Spurs face crucial weeks ahead: The Spurs went 1-7 on their vaunted 23-day Rodeo Road Trip before finally coming home to a win over Detroit on Wednesday. Entering Friday, San Antonio is clinging to a playoff spot, just one game up in the loss column on the No. 9 Kings. If the Spurs are going to extend their league-long streak of 21 straight playoff appearances, their next 11 games will tell us a lot. Seven of those games are against current playoffs teams, including dates with the Nuggets, Bucks, Warriors, Celtics and Rockets. San Antonio is a bottom-third defensive team that only makes 10 3-pointers per game, which ranks 22nd in the league. Other coaches in the league I've spoken with have continually praised Gregg Popovich and the Spurs for once again getting the most out of their roster by playing to the mid-range strengths of their personnel. But there's a bottom line here: In today's NBA, if you don't play defense and you don't make 3-pointers, you have a seriously uphill climb. These next few weeks will tell us a lot about whether the Spurs are going to make it.  Swing Seeds: Right now the No. 3 seed in each conference is under a huge spotlight. In the East, the Pacers, the current No. 3 seed, are throwing a major wrinkle in everyone's plans to have the Bucks, Raptors, Sixers and Celtics square off in the two conference semifinals as the top four seeds.
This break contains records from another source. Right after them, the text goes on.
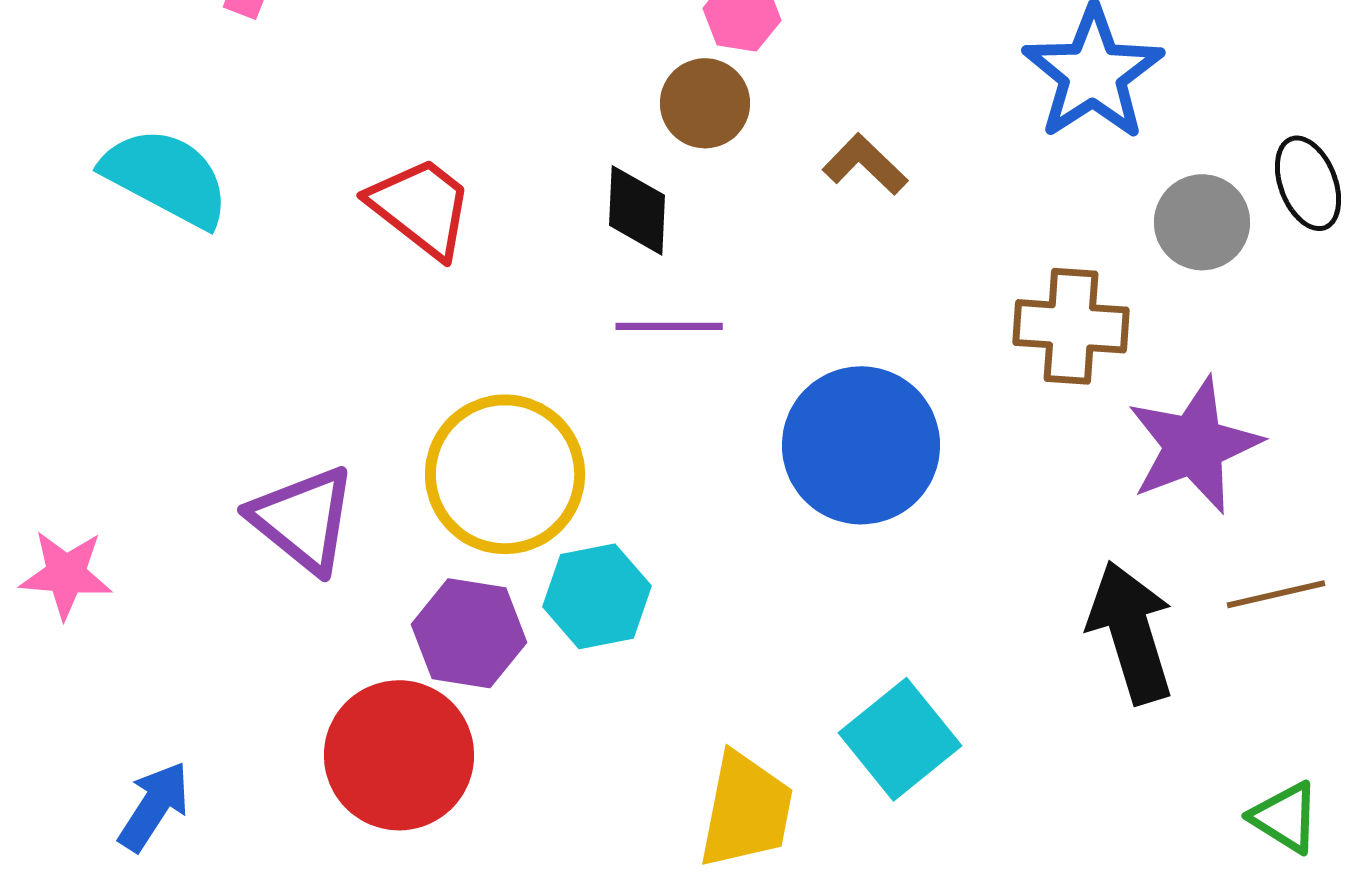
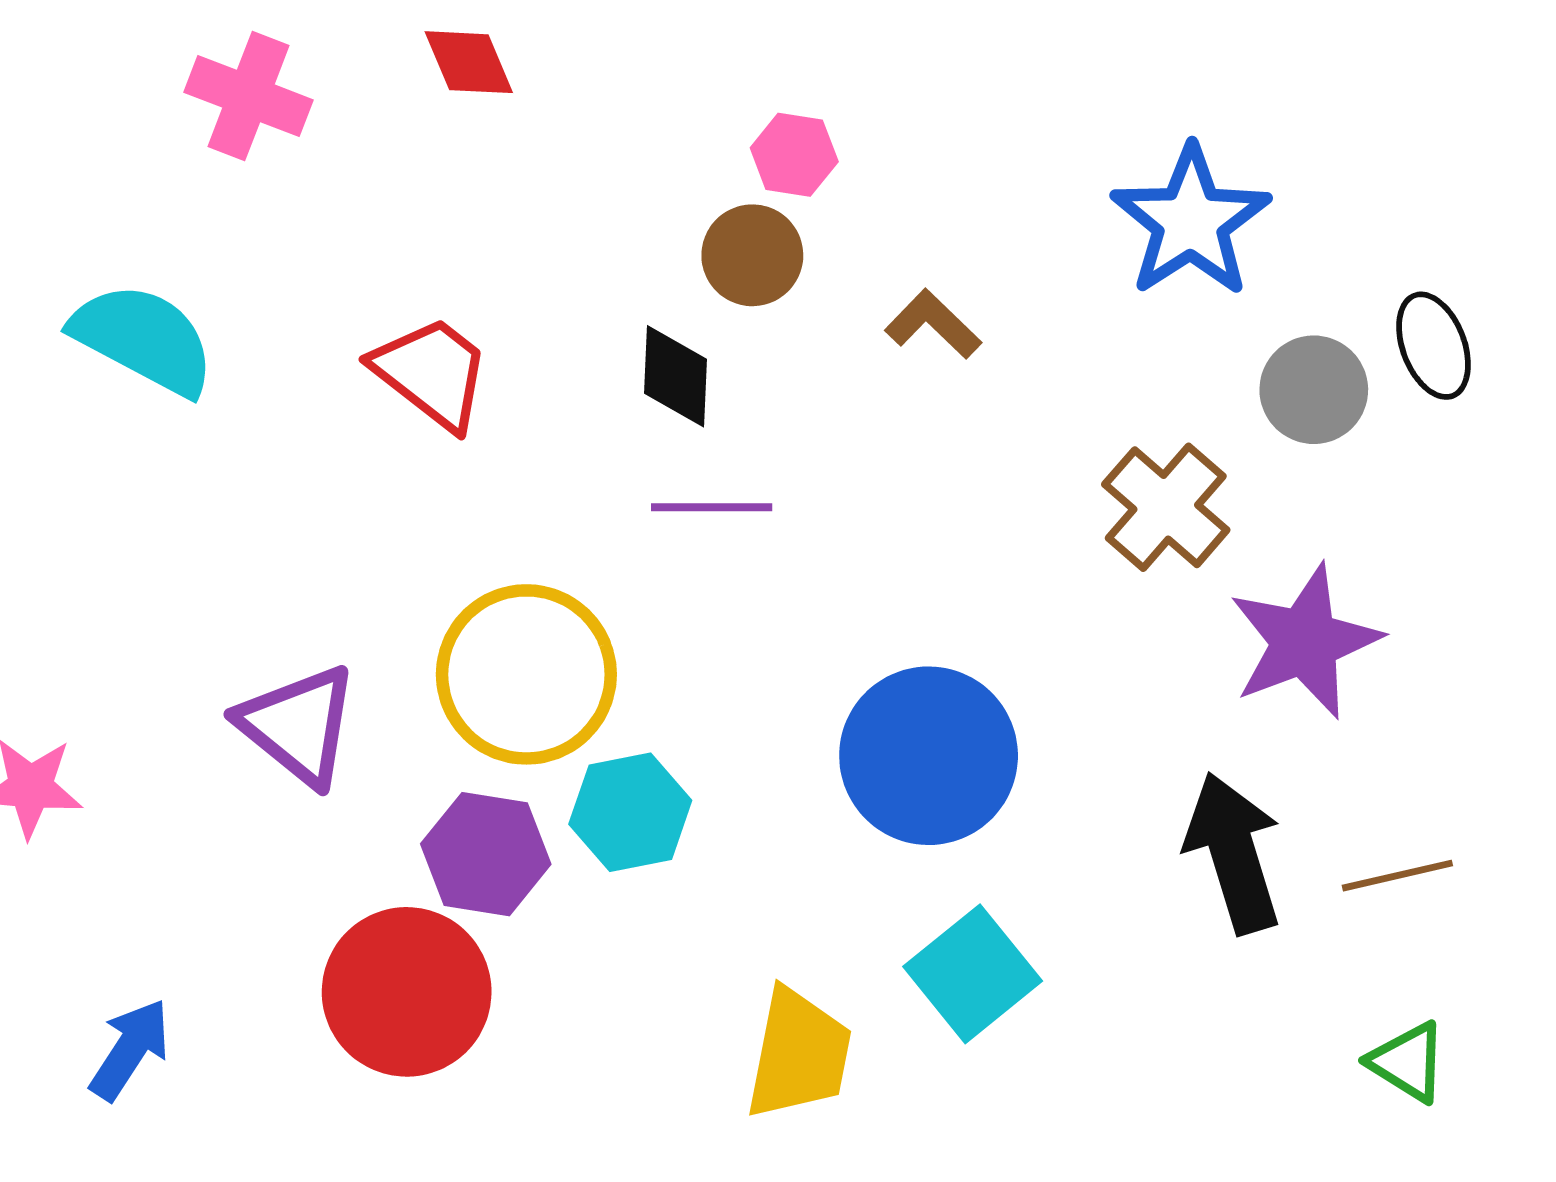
brown cross: (1071, 326) -> (1166, 507), turned 37
blue circle: (861, 445) -> (929, 756), moved
brown line: (1276, 594) -> (1397, 876), moved

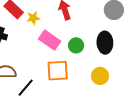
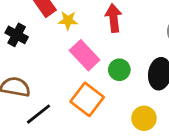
orange square: (58, 71) -> (87, 99), turned 30

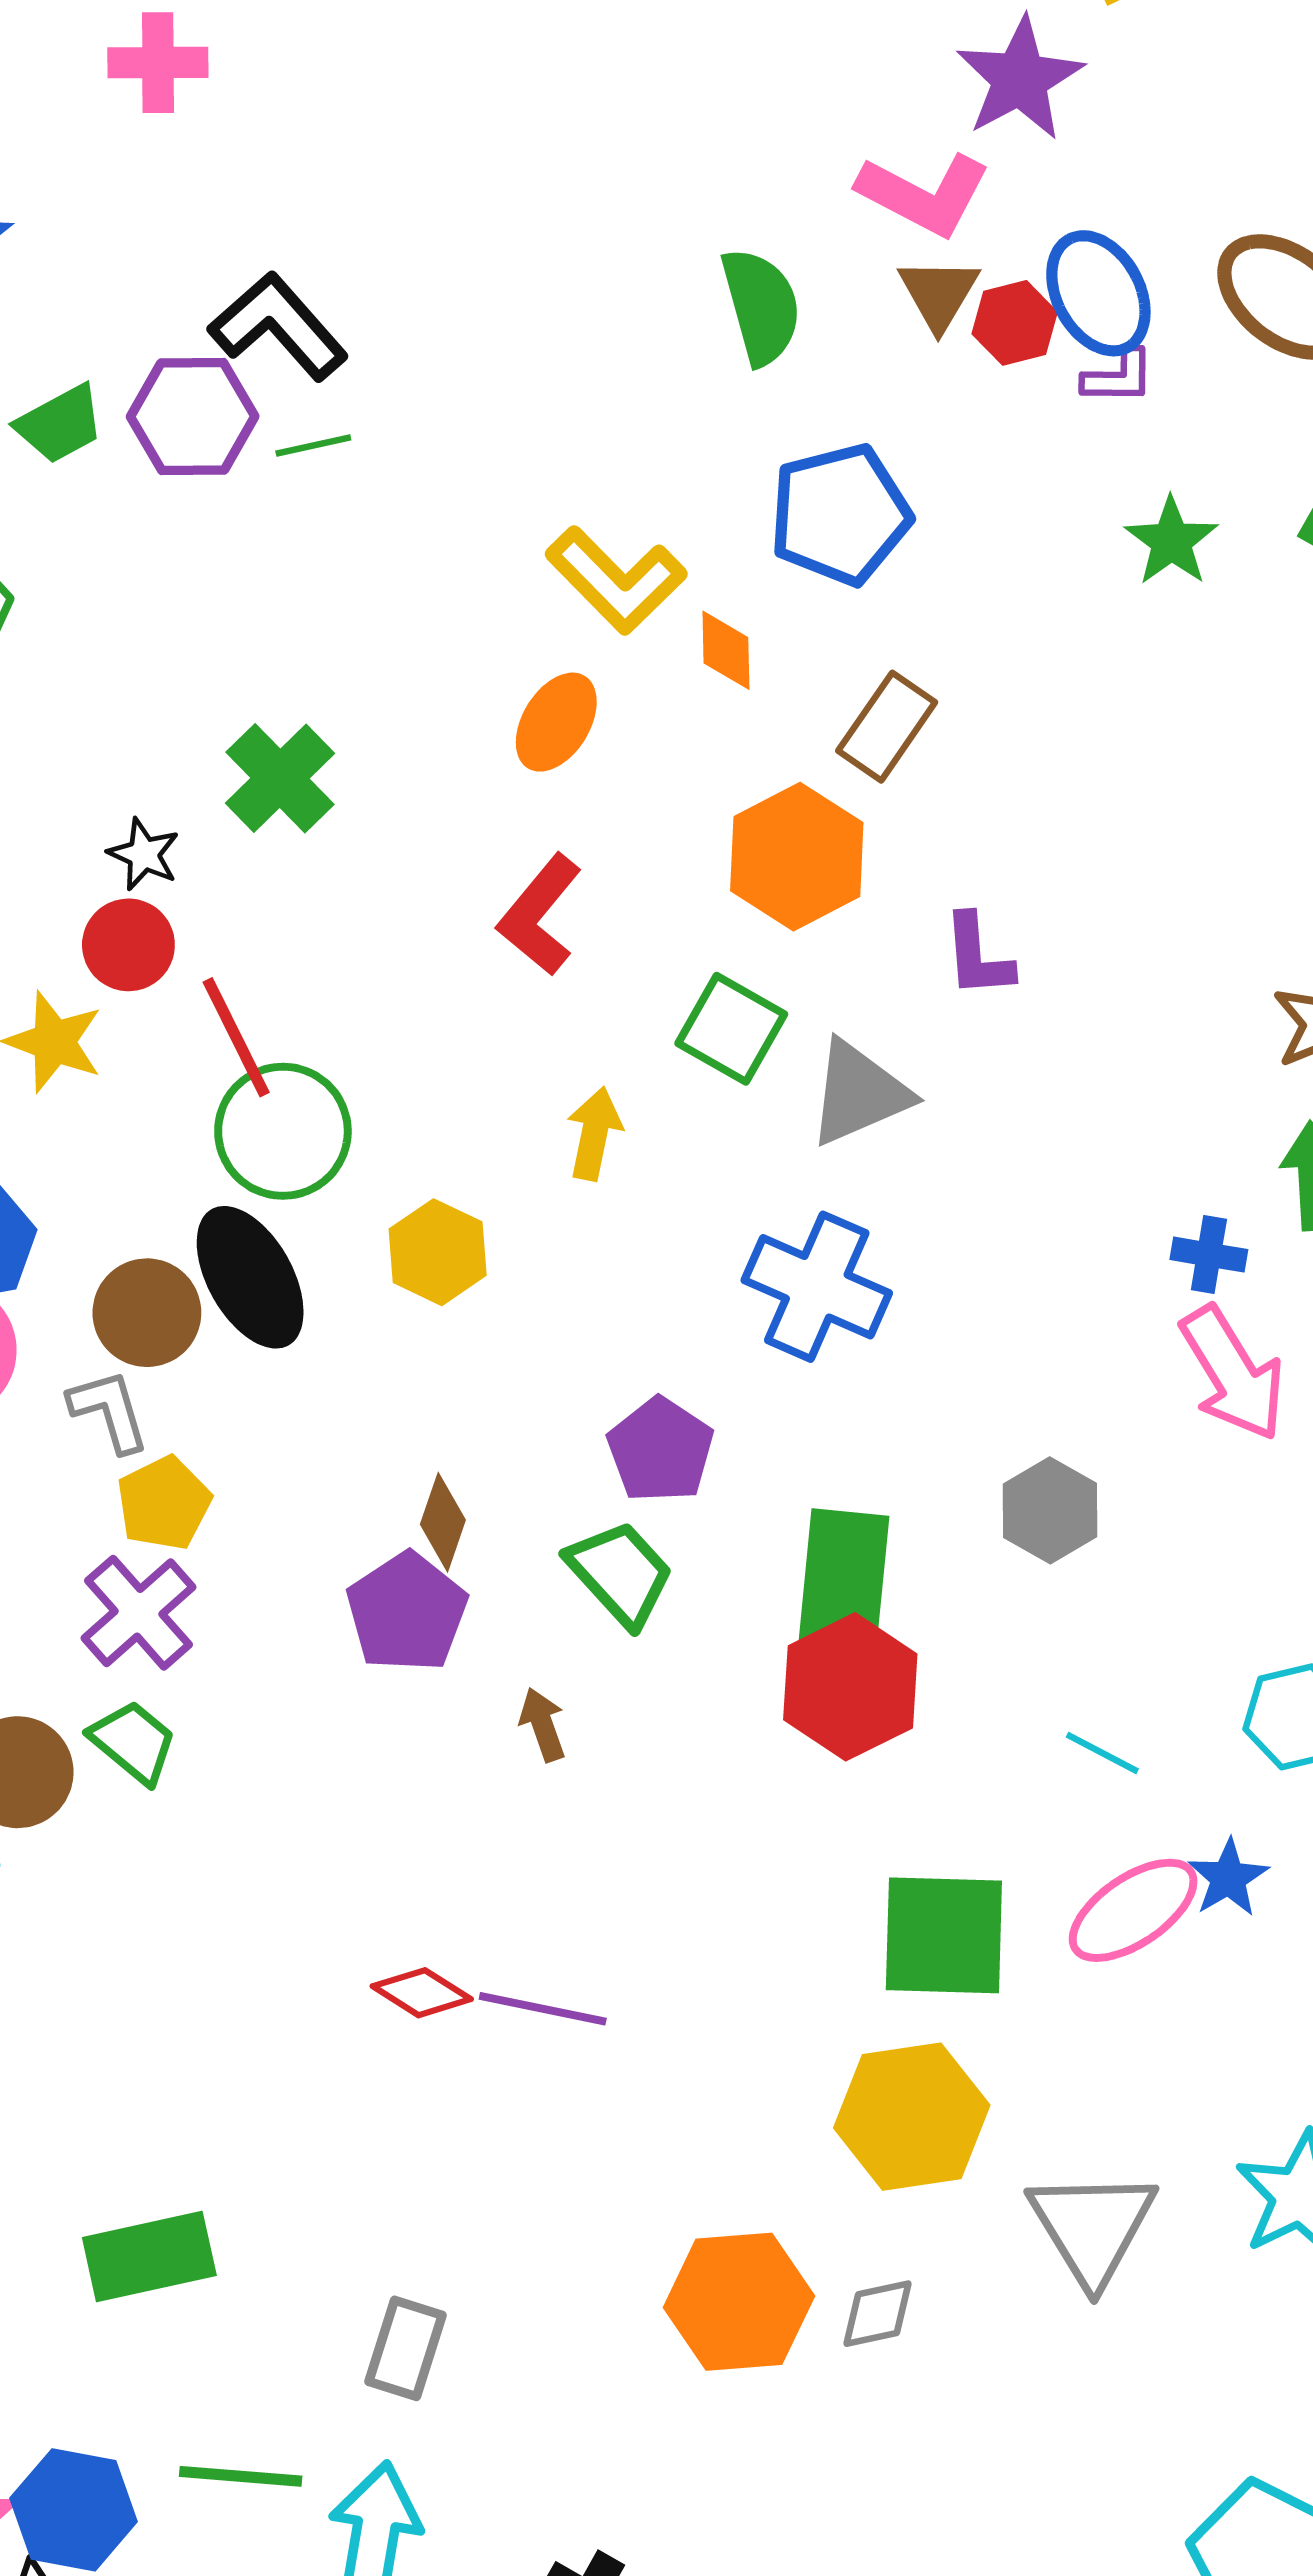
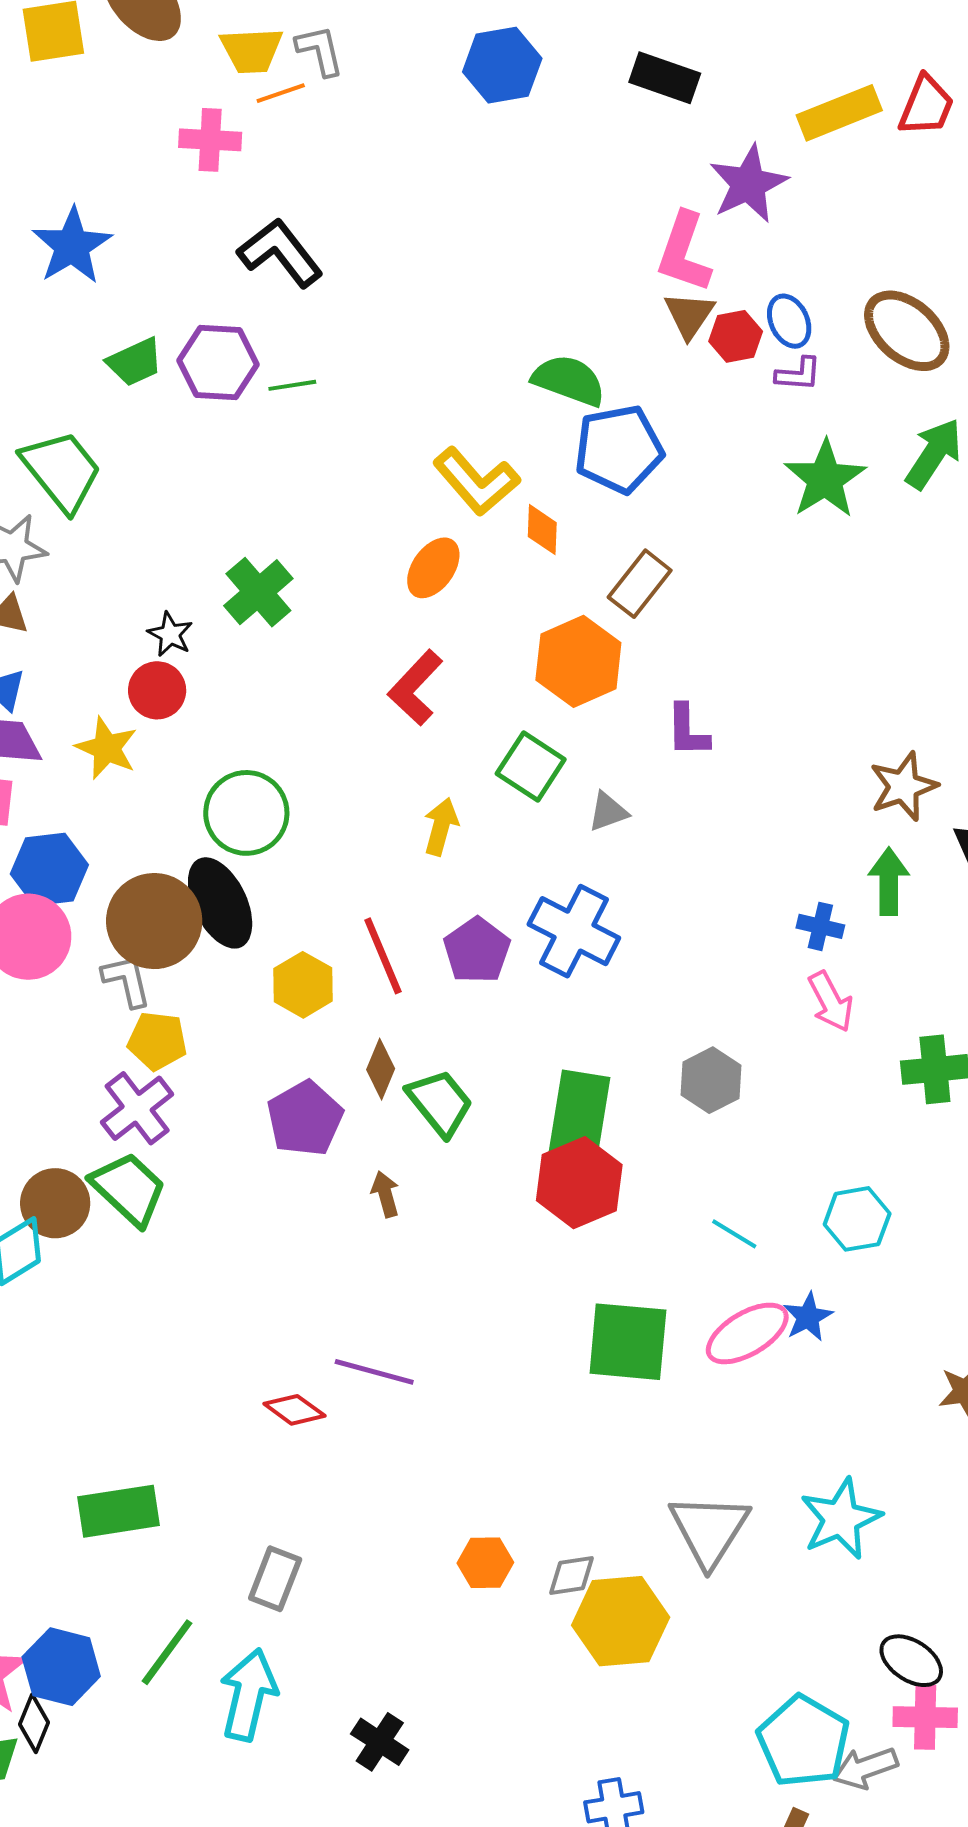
pink L-shape: (924, 194) -> (684, 252), turned 78
blue ellipse: (1098, 293) -> (789, 321), size x0.7
green semicircle: (761, 306) -> (569, 380), moved, turned -58
black L-shape: (278, 326) -> (280, 253), moved
green star: (1171, 541) -> (825, 479), size x1.4
red line: (236, 1037) -> (383, 956), moved
gray triangle: (859, 1093) -> (608, 812), size x0.6
yellow hexagon: (438, 1252) -> (303, 985), moved
brown circle: (147, 1313) -> (154, 921), size x1.4
pink arrow: (1233, 1373) -> (831, 1002), size x0.7
purple pentagon: (660, 1450) -> (477, 950), moved
yellow pentagon: (164, 1503) -> (157, 1041), turned 30
brown diamond: (443, 1522) -> (381, 1069), moved
green trapezoid: (133, 1742) -> (129, 1189), size x1.4
red diamond: (422, 1993) -> (294, 1410), moved
yellow hexagon: (912, 2117) -> (621, 1621), moved
orange hexagon: (739, 2302) -> (485, 1563), size x0.6
green line: (241, 2476) -> (167, 1652), turned -62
Entering Friday, the Sixers would have to play the Celtics in the 4-5 first-round matchup. Both those teams would much rather face Indiana, without Victor Oladipo, in the first round, but for that to happen one of them would have to jump the Pacers. The Sixers are just a half-game back of Indiana entering Friday. Boston is further back. so you can bet it's rooting for Philly to jump Indiana, which would leave Boston in the 4-5 matchup with the Pacers, something the Celtics would be plenty comfortable with even without home-court advantage. In the West, the Thunder and Blazers are deadlocked for the No. 3 seed entering Friday, with the Thunder currently holding the tiebreaker. If we assume the Warriors hang onto the top seed, getting to No. 3 means avoiding the champs until the conference finals, while staying at No. 4 lands you against the Warriors in the second round. Swing seeds. Keep an eye on these.